2) A “Maxi” CCC of $6,883 in 2017 ($6,986 in 2018), or a portion thereof, may be claimed if you are supporting a spouse or eligible dependant over 18 whose net income is over $11,635 in 2017 ($11,809 in 2018). You may also claim this amount for infirm adults who are considered “other dependants.” But this larger credit is never claimed for a minor child.

The Maxi portion of the Canada Caregiver Credit is complicated for spouses, because you may be able to claim the Mini CCC in conjunction with the spousal amount. However, if you can’t claim the spousal amount, then you may be able to claim part (or all) of the Maxi amount.
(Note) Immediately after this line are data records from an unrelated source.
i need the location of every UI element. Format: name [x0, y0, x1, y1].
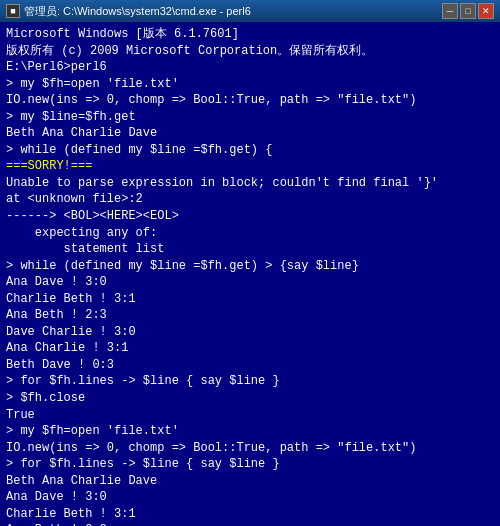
- terminal-line: Ana Dave ! 3:0: [6, 274, 494, 291]
- terminal-window[interactable]: Microsoft Windows [版本 6.1.7601]版权所有 (c) …: [0, 22, 500, 526]
- terminal-line: > my $fh=open 'file.txt': [6, 423, 494, 440]
- terminal-line: Ana Beth ! 2:3: [6, 307, 494, 324]
- terminal-line: ------> <BOL><HERE><EOL>: [6, 208, 494, 225]
- terminal-line: Charlie Beth ! 3:1: [6, 291, 494, 308]
- window-title: 管理员: C:\Windows\system32\cmd.exe - perl6: [24, 4, 251, 19]
- terminal-line: Unable to parse expression in block; cou…: [6, 175, 494, 192]
- terminal-line: Charlie Beth ! 3:1: [6, 506, 494, 523]
- terminal-line: > while (defined my $line =$fh.get) {: [6, 142, 494, 159]
- terminal-line: > my $fh=open 'file.txt': [6, 76, 494, 93]
- terminal-line: > while (defined my $line =$fh.get) > {s…: [6, 258, 494, 275]
- terminal-line: ===SORRY!===: [6, 158, 494, 175]
- terminal-line: Beth Ana Charlie Dave: [6, 125, 494, 142]
- terminal-line: True: [6, 407, 494, 424]
- terminal-line: Dave Charlie ! 3:0: [6, 324, 494, 341]
- terminal-line: Ana Charlie ! 3:1: [6, 340, 494, 357]
- terminal-line: Ana Dave ! 3:0: [6, 489, 494, 506]
- minimize-button[interactable]: ─: [442, 3, 458, 19]
- maximize-button[interactable]: □: [460, 3, 476, 19]
- terminal-line: > my $line=$fh.get: [6, 109, 494, 126]
- terminal-line: > for $fh.lines -> $line { say $line }: [6, 456, 494, 473]
- terminal-line: Microsoft Windows [版本 6.1.7601]: [6, 26, 494, 43]
- terminal-line: E:\Perl6>perl6: [6, 59, 494, 76]
- title-bar: ■ 管理员: C:\Windows\system32\cmd.exe - per…: [0, 0, 500, 22]
- terminal-line: 版权所有 (c) 2009 Microsoft Corporation。保留所有…: [6, 43, 494, 60]
- terminal-line: Ana Beth ! 2:3: [6, 522, 494, 526]
- terminal-line: IO.new(ins => 0, chomp => Bool::True, pa…: [6, 440, 494, 457]
- app-icon: ■: [6, 4, 20, 18]
- terminal-line: Beth Dave ! 0:3: [6, 357, 494, 374]
- window-controls: ─ □ ✕: [442, 3, 494, 19]
- close-button[interactable]: ✕: [478, 3, 494, 19]
- terminal-line: > for $fh.lines -> $line { say $line }: [6, 373, 494, 390]
- terminal-line: Beth Ana Charlie Dave: [6, 473, 494, 490]
- terminal-line: statement list: [6, 241, 494, 258]
- terminal-line: IO.new(ins => 0, chomp => Bool::True, pa…: [6, 92, 494, 109]
- terminal-line: > $fh.close: [6, 390, 494, 407]
- terminal-line: at <unknown file>:2: [6, 191, 494, 208]
- title-bar-left: ■ 管理员: C:\Windows\system32\cmd.exe - per…: [6, 4, 251, 19]
- terminal-line: expecting any of:: [6, 225, 494, 242]
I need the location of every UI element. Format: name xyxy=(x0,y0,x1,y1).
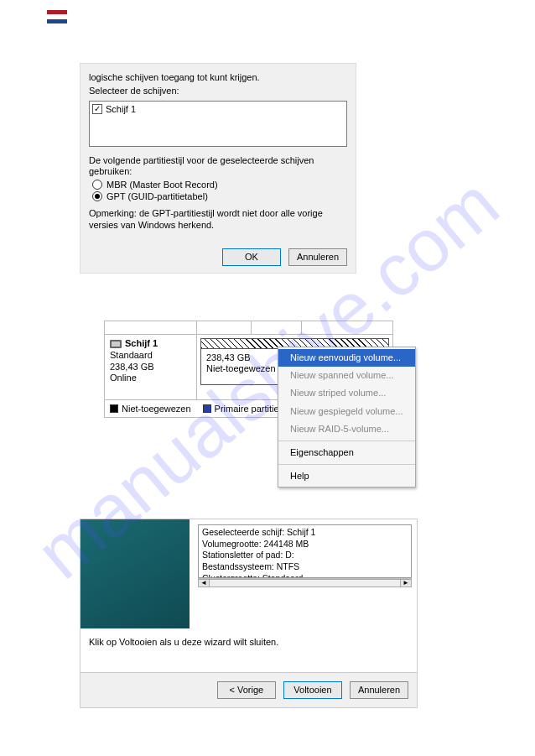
wizard-summary-area: Geselecteerde schijf: Schijf 1 Volumegro… xyxy=(190,519,417,628)
menu-new-spanned-volume[interactable]: Nieuw spanned volume... xyxy=(278,367,415,384)
menu-new-raid5-volume[interactable]: Nieuw RAID-5-volume... xyxy=(278,420,415,438)
radio-mbr-label: MBR (Master Boot Record) xyxy=(106,180,218,190)
gpt-note-text: Opmerking: de GPT-partitiestijl wordt ni… xyxy=(89,208,347,232)
dialog-button-row: OK Annuleren xyxy=(81,242,356,273)
menu-new-mirrored-volume[interactable]: Nieuw gespiegeld volume... xyxy=(278,403,415,420)
summary-line: Volumegrootte: 244148 MB xyxy=(202,539,408,550)
ok-button[interactable]: OK xyxy=(222,248,281,266)
disk-icon xyxy=(110,340,122,348)
wizard-instruction-area: Klik op Voltooien als u deze wizard wilt… xyxy=(81,628,417,672)
disk-status-label: Online xyxy=(110,373,191,384)
disk-title: Schijf 1 xyxy=(125,338,158,350)
volume-context-menu: Nieuw eenvoudig volume... Nieuw spanned … xyxy=(278,347,416,487)
summary-line: Stationsletter of pad: D: xyxy=(202,550,408,561)
summary-scrollbar[interactable]: ◄ ► xyxy=(198,578,412,587)
menu-separator xyxy=(278,441,415,441)
wizard-summary-list[interactable]: Geselecteerde schijf: Schijf 1 Volumegro… xyxy=(198,524,412,578)
disk-item-label: Schijf 1 xyxy=(106,104,136,114)
scroll-track[interactable] xyxy=(210,579,400,587)
disk-item-row[interactable]: ✓ Schijf 1 xyxy=(92,104,344,114)
radio-gpt-label: GPT (GUID-partitietabel) xyxy=(106,191,208,201)
wizard-instruction-text: Klik op Voltooien als u deze wizard wilt… xyxy=(89,637,278,647)
radio-checked-icon[interactable] xyxy=(92,191,102,201)
menu-separator xyxy=(278,464,415,465)
menu-new-simple-volume[interactable]: Nieuw eenvoudig volume... xyxy=(278,349,415,367)
disk-info-cell[interactable]: Schijf 1 Standaard 238,43 GB Online xyxy=(105,335,197,399)
summary-line: Geselecteerde schijf: Schijf 1 xyxy=(202,527,408,539)
dialog-intro-text: logische schijven toegang tot kunt krijg… xyxy=(89,72,347,84)
flag-stripe-blue xyxy=(47,19,67,23)
scroll-left-icon[interactable]: ◄ xyxy=(198,579,210,587)
wizard-art-panel xyxy=(81,519,190,628)
partition-style-label: De volgende partitiestijl voor de gesele… xyxy=(89,155,347,179)
finish-button[interactable]: Voltooien xyxy=(283,681,342,699)
legend-primary-label: Primaire partitie xyxy=(215,404,279,414)
menu-properties[interactable]: Eigenschappen xyxy=(278,444,415,461)
checkbox-checked-icon[interactable]: ✓ xyxy=(92,104,102,114)
wizard-cancel-button[interactable]: Annuleren xyxy=(350,681,408,699)
initialize-disk-dialog: logische schijven toegang tot kunt krijg… xyxy=(80,63,356,274)
scroll-right-icon[interactable]: ► xyxy=(400,579,412,587)
disk-type-label: Standaard xyxy=(110,350,191,362)
legend-swatch-primary-icon xyxy=(203,404,211,413)
disk-listbox[interactable]: ✓ Schijf 1 xyxy=(89,101,347,147)
cancel-button[interactable]: Annuleren xyxy=(288,248,347,266)
disk-management-header xyxy=(105,321,392,335)
radio-gpt[interactable]: GPT (GUID-partitietabel) xyxy=(92,191,347,201)
back-button[interactable]: < Vorige xyxy=(217,681,276,699)
wizard-button-row: < Vorige Voltooien Annuleren xyxy=(81,672,417,707)
disk-size-label: 238,43 GB xyxy=(110,362,191,373)
new-volume-wizard: Geselecteerde schijf: Schijf 1 Volumegro… xyxy=(80,519,418,708)
nl-flag-icon xyxy=(47,10,67,23)
summary-line: Clustergrootte: Standaard xyxy=(202,573,408,578)
radio-mbr[interactable]: MBR (Master Boot Record) xyxy=(92,180,347,190)
menu-new-striped-volume[interactable]: Nieuw striped volume... xyxy=(278,384,415,402)
select-disks-label: Selecteer de schijven: xyxy=(89,86,347,97)
summary-line: Bestandssysteem: NTFS xyxy=(202,561,408,573)
menu-help[interactable]: Help xyxy=(278,467,415,485)
radio-unchecked-icon[interactable] xyxy=(92,180,102,190)
legend-unallocated-label: Niet-toegewezen xyxy=(122,404,191,414)
legend-swatch-unallocated-icon xyxy=(110,404,118,413)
A “dependant” can also be your own parents/grandparents, brothers/sisters, aunts/uncles, nieces/nephews or adult children, or those of your spouse or common law partner. Only one claim will be allowed for the Canada Caregiver Credit for this class of dependant, although the claim could be shared among two or more taxpayers as long as the total amount claimed does not exceed the allowable claim.

The Canada Revenue Agency may contact you at some time in the future to verify the claim for the Canada Caregiver Credit or the Disability Amount. An “infirm dependant” is one who has “an impairment in physical or mental functions.” A child under 18 will be considered to be “infirm” only if he or she is likely to be, for an indefinite duration, dependant on others for significantly more assistance in attending to personal needs, compared with children of the same age. This person can be claimed for the Canada Caregiver Credit.

Finally, don’t forget that the EI Compassionate Care Benefits for Caregivers are available for up to six months.